While modern Greeks like to tout their connection with ancient Greece that connection is at best tenuous and Greece is in essence the successor of the Byzantine state. The historian Warren Treadgold devotes much of the concluding chapter of his book on this topic [A History of the Byzantine State and Society, Stanford Univ. Press, 1997, pp. 851-853].

The biggest problem of Greece is not the budget deficit but the attitude of people who feel that they have no stake in the state and view it as an entity to be fought and defrauded like any tyrannical government. Such attitudes developed over millennia and they were probably the correct response to the Byzantine despots and the Ottoman sultans who succeeded them. In turn those in power (regardless of political party) treat the citizens with disdain and corruption and favoritism are rife.

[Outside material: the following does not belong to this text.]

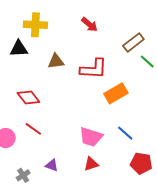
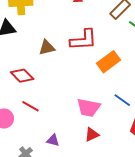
brown triangle: (56, 61) -> (47, 47), moved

A few years I got in touch with a former classmate from my high school that was also living in the United States. We had attended an elite high school with only 30 students per class. He had kept track of our class and we found out that more than a quarter of our classmates were in the United States or Western Europe. Students at that school had either to be very good to be admitted or have strong connections (or both). Of course that was not the official policy, only the policy in effect! If I count the people who deserved to be in the school the fraction that emigrated is closer to half. This is only a small sample of a large Greek phenomenon: significant emigration of highly educated people because of their frustration with the infamous "Greek reality". There is also a long list of people who tried to go back but were kicked out. One of them is a famous Greek computer scientist who is now a professor at one of the top U.S. universities who did go back to Greece at one time but then he was fired.

I have often tried to summarize the difference between Greece (and other countries of that region) and the West in the following way. In the West connections are used as the tiebreaker when two people have the same qualifications. In Greece qualifications are the tiebreaker when people have equally strong connections.

In conclusion, the Greek budget woes are only a symptom of a far more serious disease.